The only way the public can find out currently is through third-party websites collecting data. The website Inside Airbnb claims that in the last 12 months over 15,000 entire homes were off the market at some point due to being converted to Airbnbs. Fun fact: I actually checked these same stats a few months ago, and it was just under 14,000 homes, so it appears, according to this data, that over 1000 homes have been added to Airbnb in the past few months. Thousands of properties have been removed from the rental market for months on end. We are in the worst housing crisis we have ever seen, and the government is just allowing rental supply to disappear. We should not have to rely on third-party websites to try and figure out how many rentals have been removed. That data should be public, and the government should ensure that it is accurate. We also should not have entire homes being taken off the market unchecked.

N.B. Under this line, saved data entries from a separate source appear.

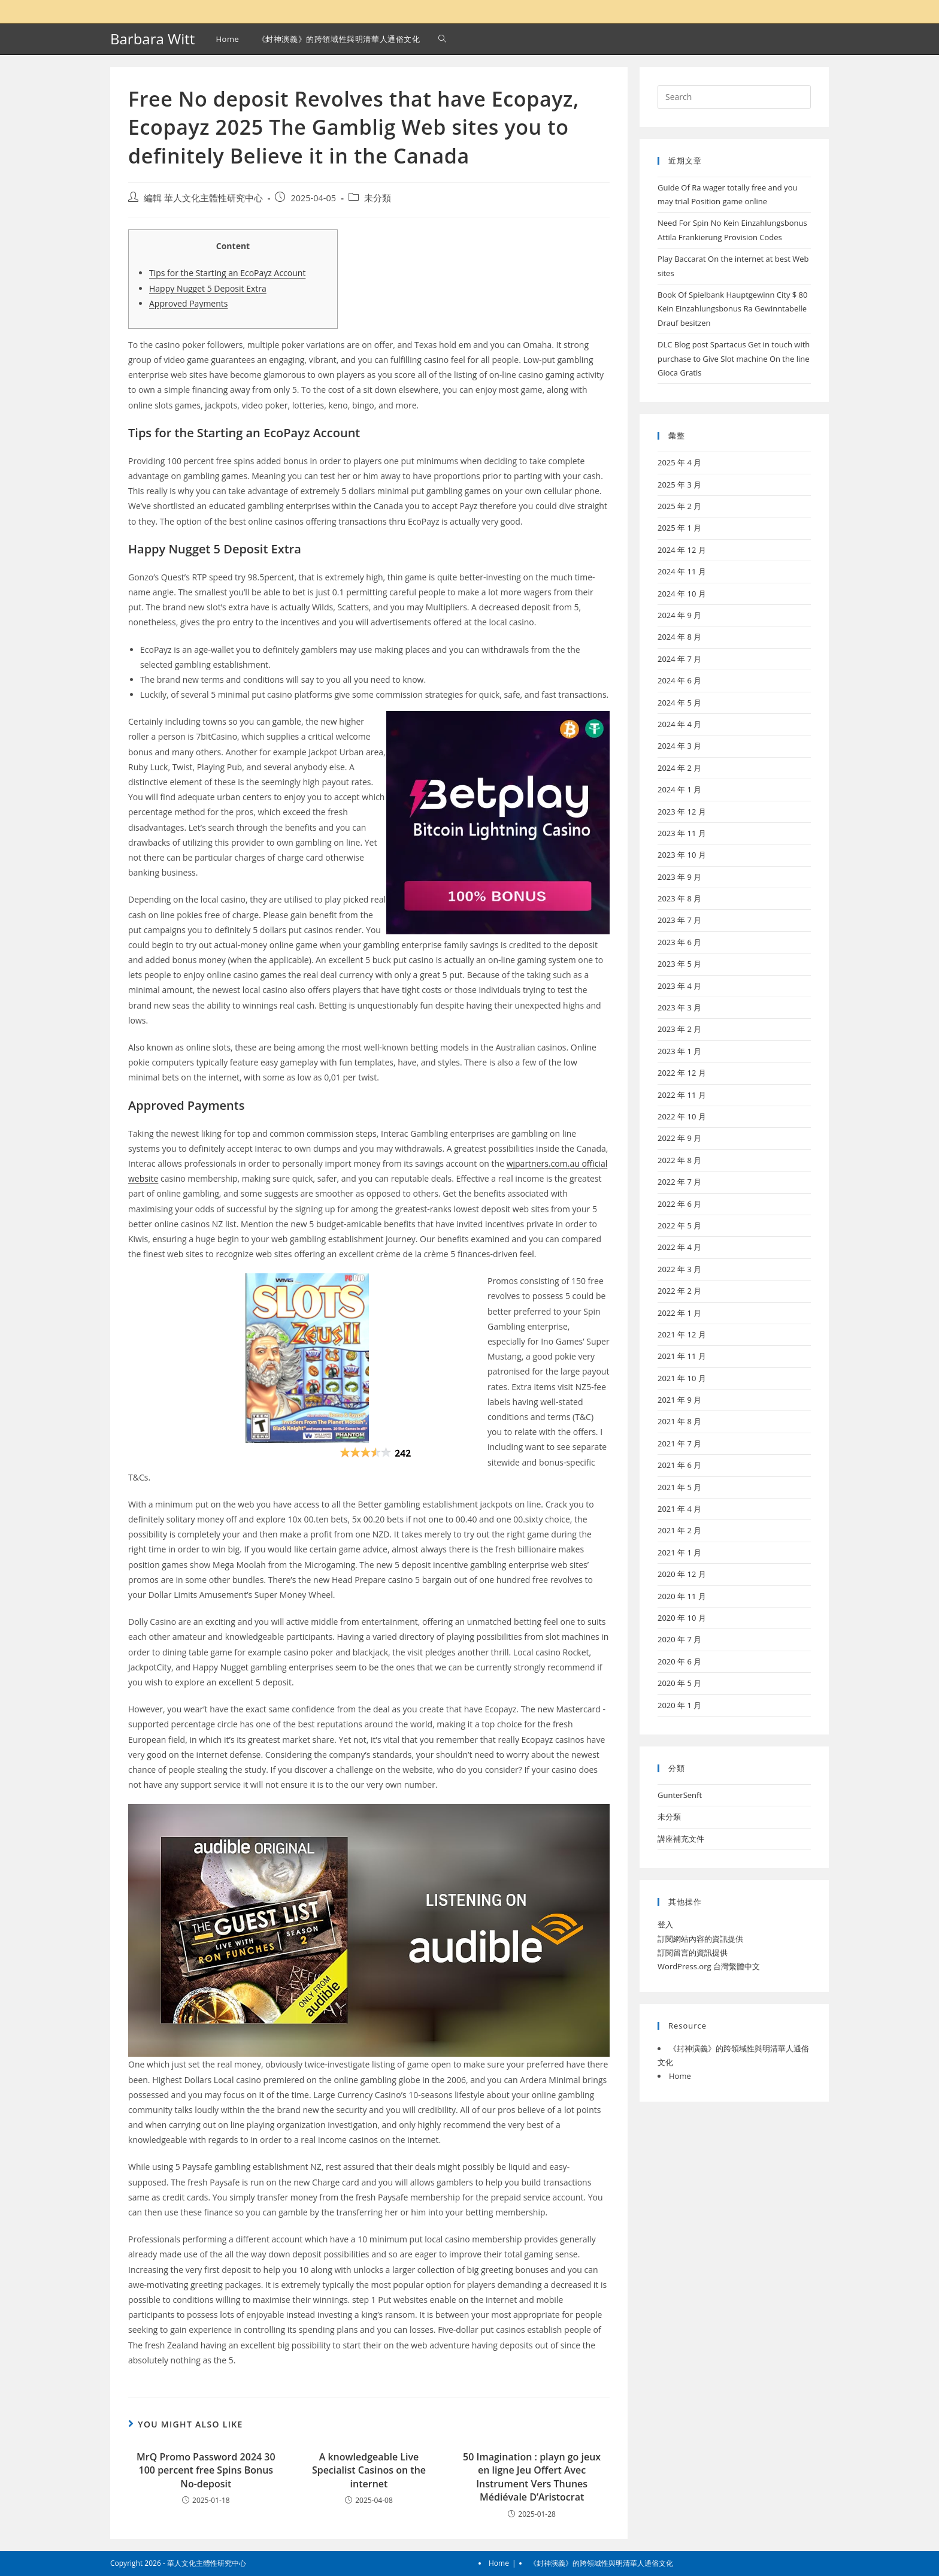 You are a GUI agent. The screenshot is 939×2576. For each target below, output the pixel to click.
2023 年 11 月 (682, 833)
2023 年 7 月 (679, 920)
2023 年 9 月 (679, 876)
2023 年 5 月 (679, 963)
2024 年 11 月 (682, 571)
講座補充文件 (681, 1838)
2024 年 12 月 (682, 549)
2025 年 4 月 (679, 462)
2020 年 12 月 (682, 1574)
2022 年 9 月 (679, 1138)
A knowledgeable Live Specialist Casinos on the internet (369, 2470)
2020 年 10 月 (682, 1617)
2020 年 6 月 (679, 1661)
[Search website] (442, 39)
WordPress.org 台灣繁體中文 (709, 1966)
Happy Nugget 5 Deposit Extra (207, 288)
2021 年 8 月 (679, 1421)
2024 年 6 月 (679, 680)
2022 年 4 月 (679, 1247)
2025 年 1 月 (679, 527)
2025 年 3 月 (679, 484)
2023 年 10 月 (682, 854)
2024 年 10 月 (682, 593)
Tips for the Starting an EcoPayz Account (227, 273)
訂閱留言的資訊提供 (693, 1952)
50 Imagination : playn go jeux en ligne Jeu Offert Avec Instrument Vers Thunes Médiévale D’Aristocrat (532, 2477)
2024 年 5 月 (679, 702)
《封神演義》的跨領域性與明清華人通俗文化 (601, 2563)
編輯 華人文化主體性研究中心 (203, 198)
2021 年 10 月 (682, 1378)
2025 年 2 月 (679, 506)
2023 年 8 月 (679, 898)
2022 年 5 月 (679, 1225)
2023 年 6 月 (679, 942)
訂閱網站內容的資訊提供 (700, 1938)
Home (680, 2076)
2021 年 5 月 (679, 1487)
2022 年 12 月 (682, 1072)
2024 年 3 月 (679, 745)
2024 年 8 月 (679, 636)
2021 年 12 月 (682, 1334)
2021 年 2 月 (679, 1530)
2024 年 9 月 (679, 615)
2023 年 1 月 (679, 1051)
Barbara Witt (152, 39)
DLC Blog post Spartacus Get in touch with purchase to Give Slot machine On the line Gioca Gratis (734, 358)
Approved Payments (188, 303)
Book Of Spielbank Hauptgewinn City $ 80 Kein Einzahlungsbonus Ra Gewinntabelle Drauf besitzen (733, 308)
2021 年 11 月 (682, 1356)
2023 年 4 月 (679, 985)
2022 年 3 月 (679, 1269)
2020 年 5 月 (679, 1683)
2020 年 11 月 (682, 1596)
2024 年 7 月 (679, 658)
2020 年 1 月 (679, 1705)
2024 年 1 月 (679, 789)
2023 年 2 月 (679, 1029)
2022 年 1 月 (679, 1312)
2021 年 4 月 (679, 1508)
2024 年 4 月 (679, 724)
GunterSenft (680, 1795)
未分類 (377, 198)
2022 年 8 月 (679, 1160)
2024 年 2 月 (679, 767)
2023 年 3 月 (679, 1007)
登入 (665, 1924)
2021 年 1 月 (679, 1552)
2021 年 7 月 (679, 1443)
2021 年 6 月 (679, 1465)
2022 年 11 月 (682, 1094)
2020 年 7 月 (679, 1639)
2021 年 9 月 (679, 1399)
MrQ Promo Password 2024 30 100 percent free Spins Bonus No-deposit (206, 2470)
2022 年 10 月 (682, 1116)
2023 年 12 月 (682, 811)
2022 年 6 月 (679, 1203)
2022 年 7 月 (679, 1181)
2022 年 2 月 (679, 1290) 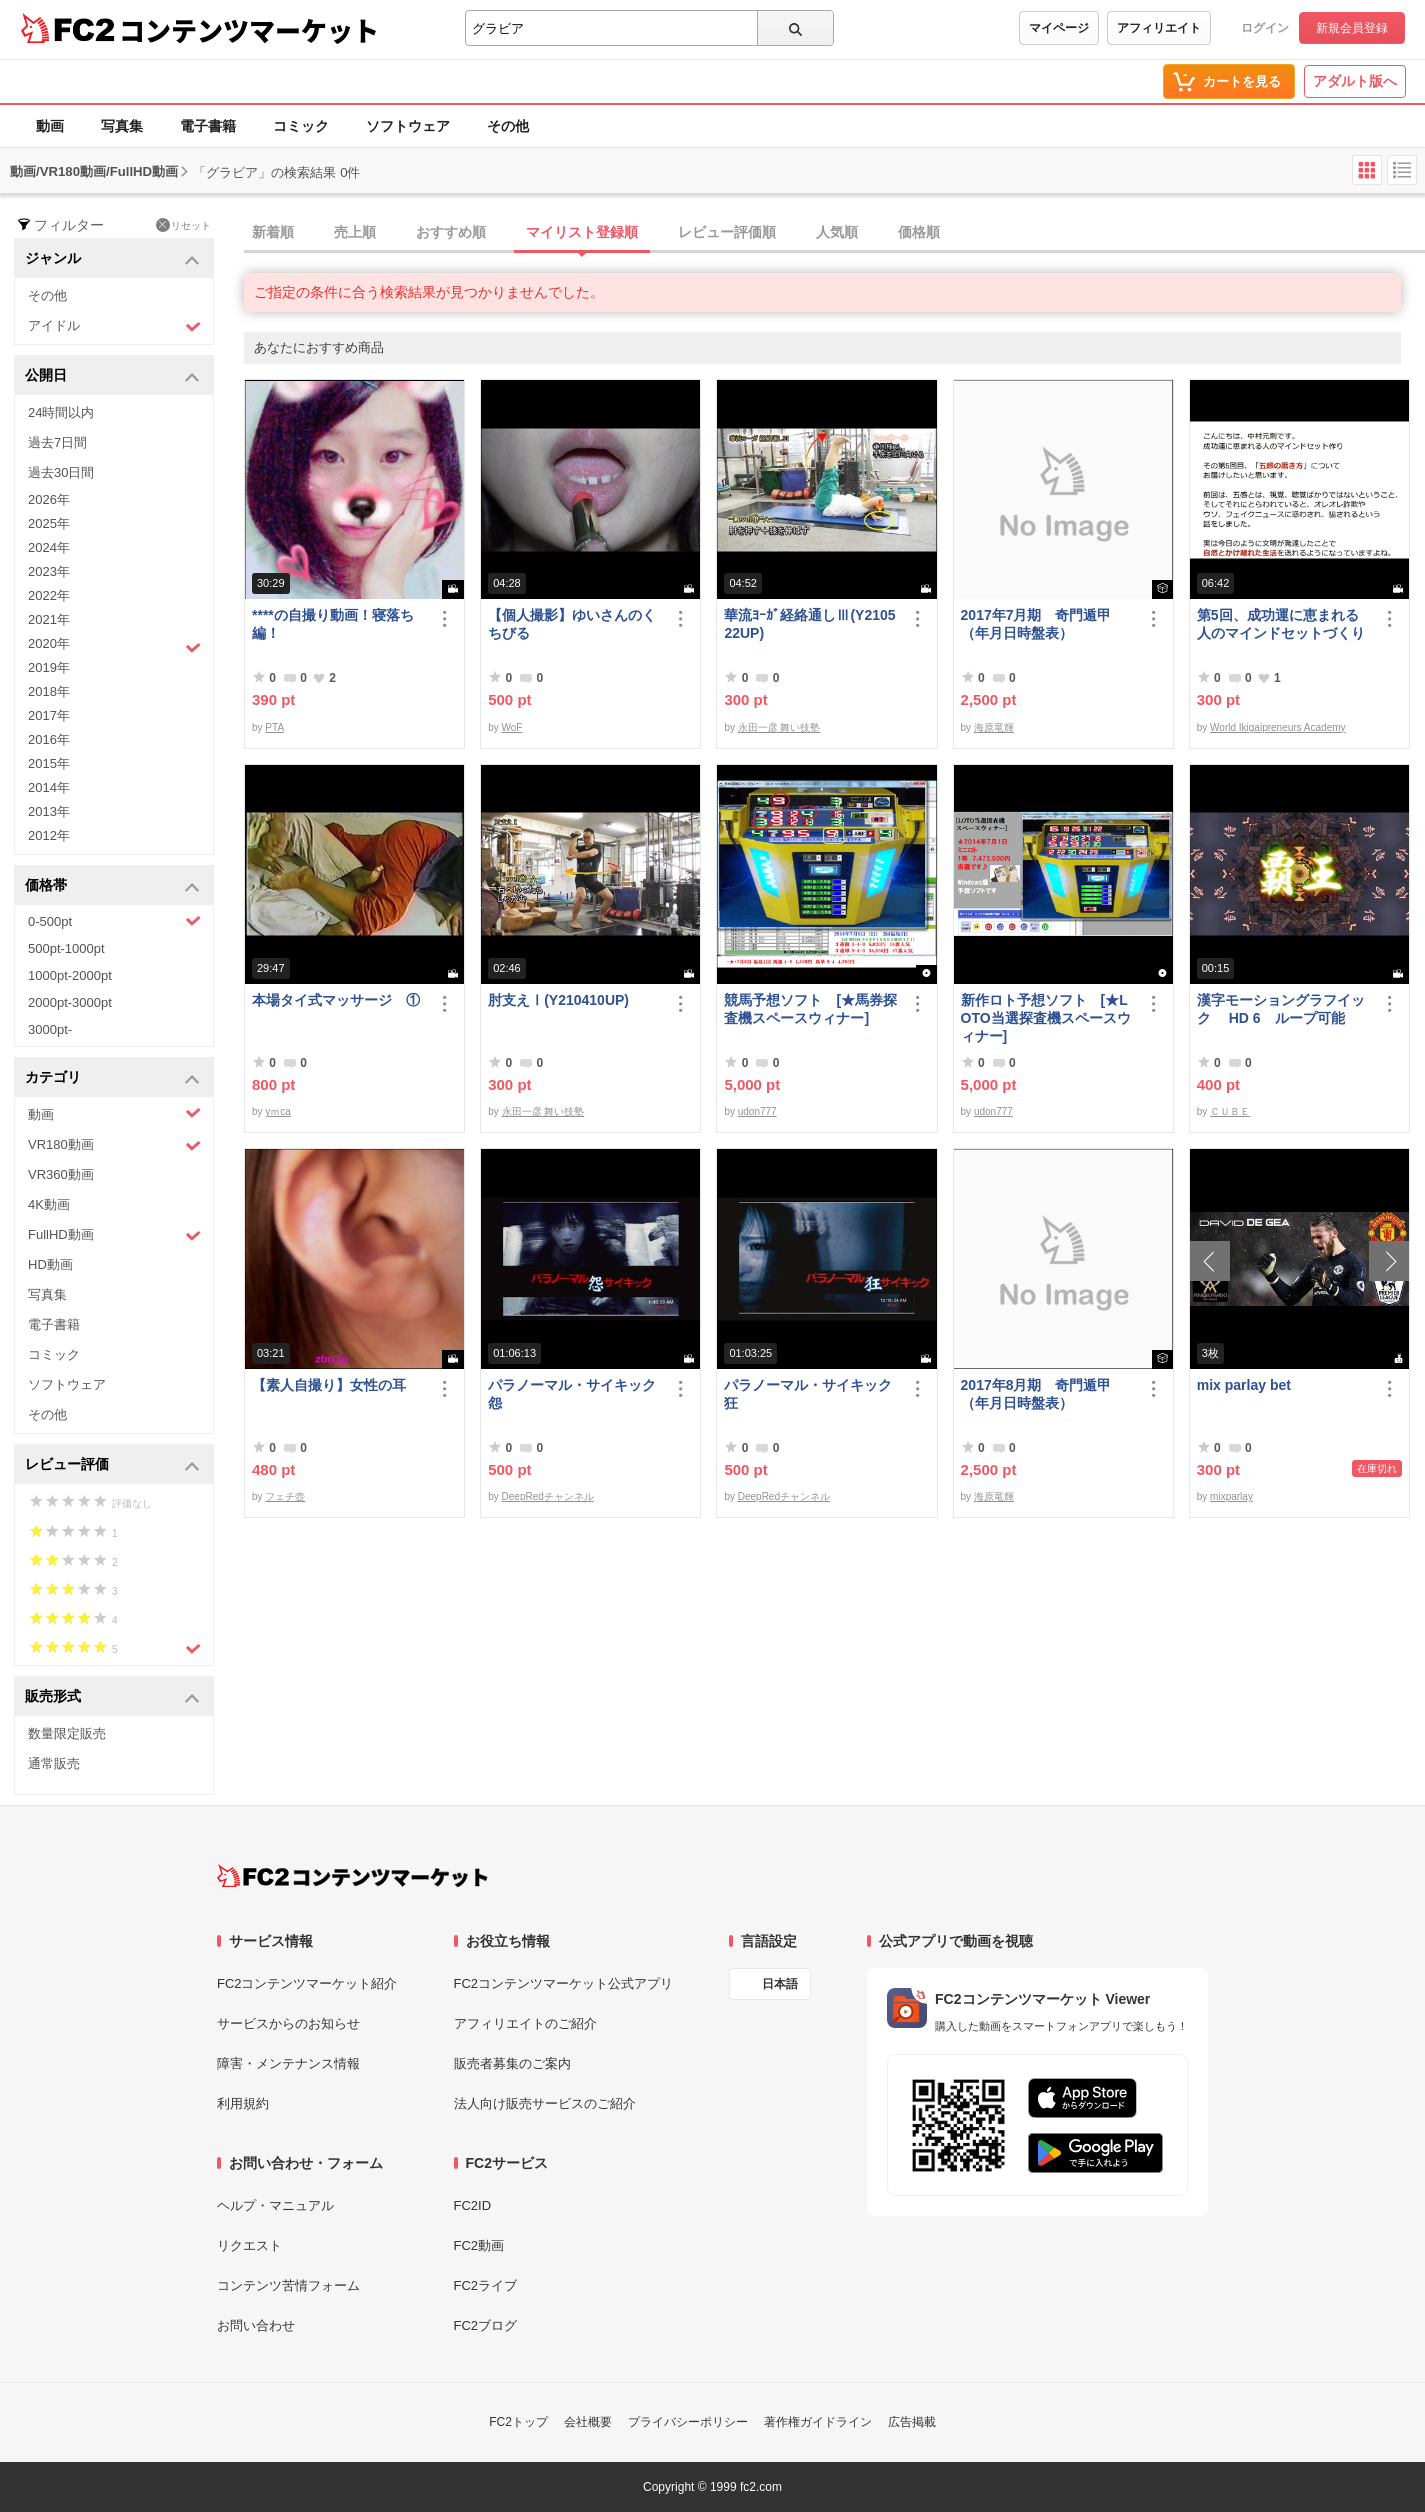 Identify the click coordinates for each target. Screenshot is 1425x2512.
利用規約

I have additional concerns that the people being forced to use Airbnbs due to the lack of rentals are not then being afforded the same protections they would have if they were in a rental. I would also note that for the periods of time some short-stay properties are vacant the owners currently do not have to pay vacancy tax. We know that landlords are taking these homes off the market simply because they make more money from short stays, but I think the landlords and the government need to understand that housing is a human right and that just because you have commodified housing does not mean you are then exempt from housing people just to chase your own profit. My generation is increasingly being priced out of the housing market to buy. Now we have been left homeless due to the rental crisis, and many are feeling abandoned and frankly terrified for their future. Yet we are having to watch rentals being taken away and converted to short stay for landlord profit, and we cannot even get transparency on how many homes have been removed.
The government has a responsibility to house people. You have a responsibility to be a leader in the country on short-stay reform, to create a public registry of Airbnbs, to cap the number of days per year that a landlord can lease out an Airbnb and to allow owners corporations the power to ban short stays in apartment buildings – to do something to help. Stop dragging your feet, and get it done.